US dollar trades sideways
Currency markets look like they have closed for the year now, with overnight trading featuring modest ranges unless you are trading Turkish lira. The dollar index is almost unchanged overnight, trading at 96.06 today. A daily close under 95.85 sets up a deeper US dollar correction, potentially into January, assuming omicron remains a storm in a teacup in the minds of the investors globally. The omicron-is-mild rally we’re seeing in the equity markets could well continue into January now, but reality will bite in February I believe, as the end of the Fed taper moves into sight. Still, it’s a perilous exercise to dismiss omicron, with the developing countries of the world at the mercy of further Covid variants.
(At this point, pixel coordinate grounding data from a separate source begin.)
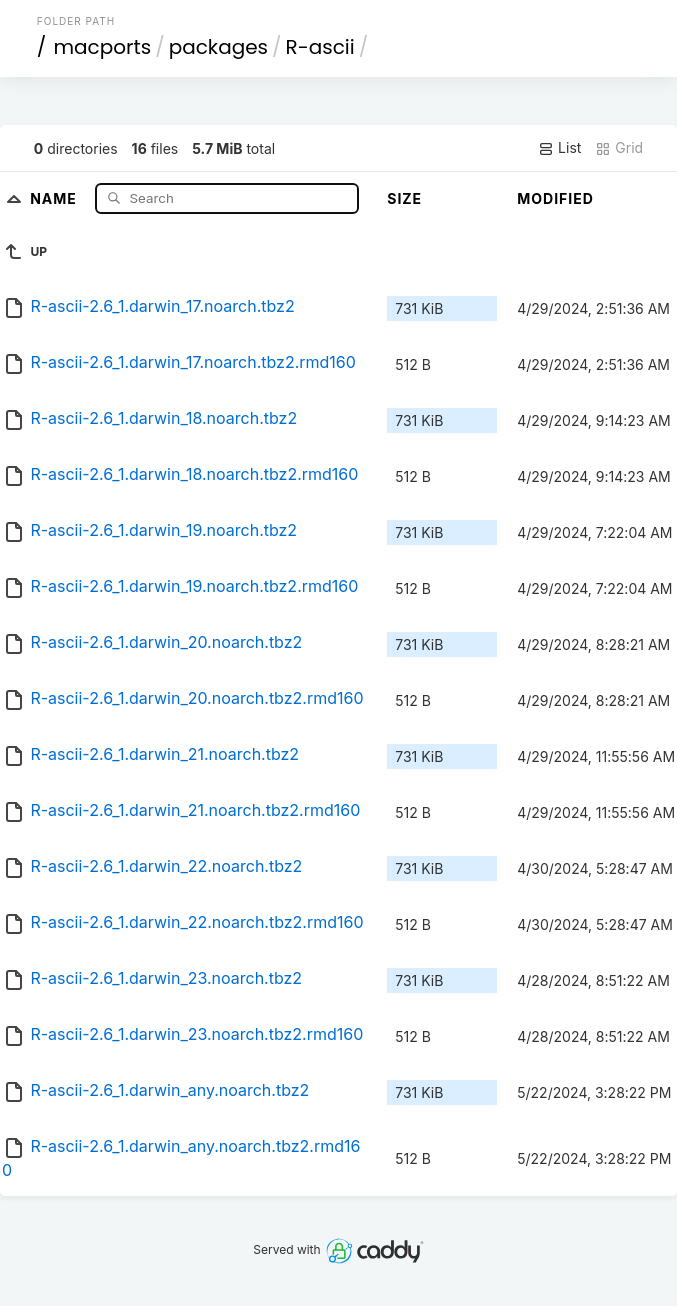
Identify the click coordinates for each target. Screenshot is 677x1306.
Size (404, 198)
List (559, 148)
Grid (619, 148)
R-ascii (320, 47)
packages (218, 47)
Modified (555, 198)
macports (102, 47)
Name (55, 197)
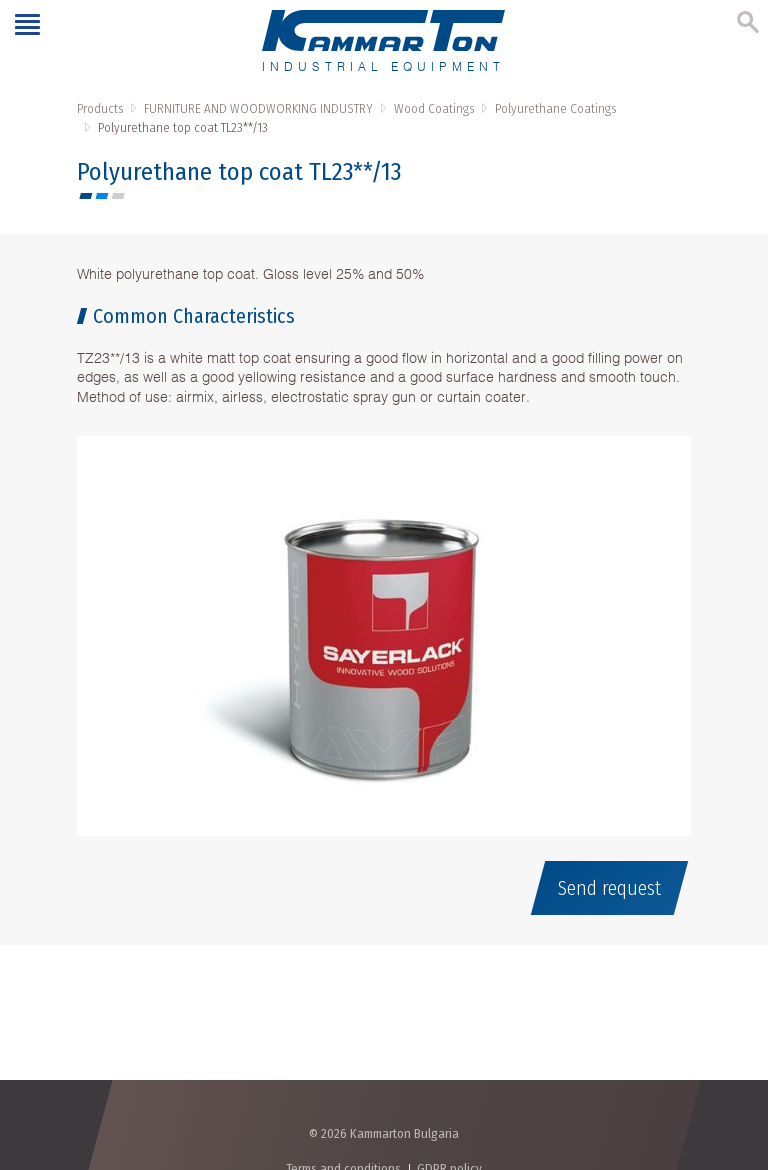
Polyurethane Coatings (555, 108)
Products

EUR/USD has hardly moved, trading at 1.1330, but still faces resistance above 1.1360. Only a move above 1.1400 suggests a medium-term low could be in place. Improved risk sentiment, especially around omicron, given the UK caseload, appears to be lifting sterling. It has risen 0.45% to 1.3415. GBP/USD has recaptured 1.3400, signalling a medium-term low. Such is the Prime Minister’s unpopularity in the UK right now, if Boris gets the push over Christmas, sterling will likely rally once again. USD/JPY is at 114.30 today after US yields edged higher overnight.
The three risk-sentiment amigos, the CAD, AUD, and NZD continued booking modest gains overnight. A rise above 0.7250 for AUD/USD and 0.6850 from NZD/USD will signal further rallies into the new year. USD/CAD is at 1.2850 this morning and needs to close below 1.2750 to signal the same. Price action this morning has seen all three edges lower, suggesting that investors are trimming long positions into the holidays.
Asian currencies continue range trading as the PBOC once again set a weaker yuan fixing. The Asian interbank market looks to have closed shop for the year now. A stronger yuan continues to backstop Asian FX from negative sentiment shifts.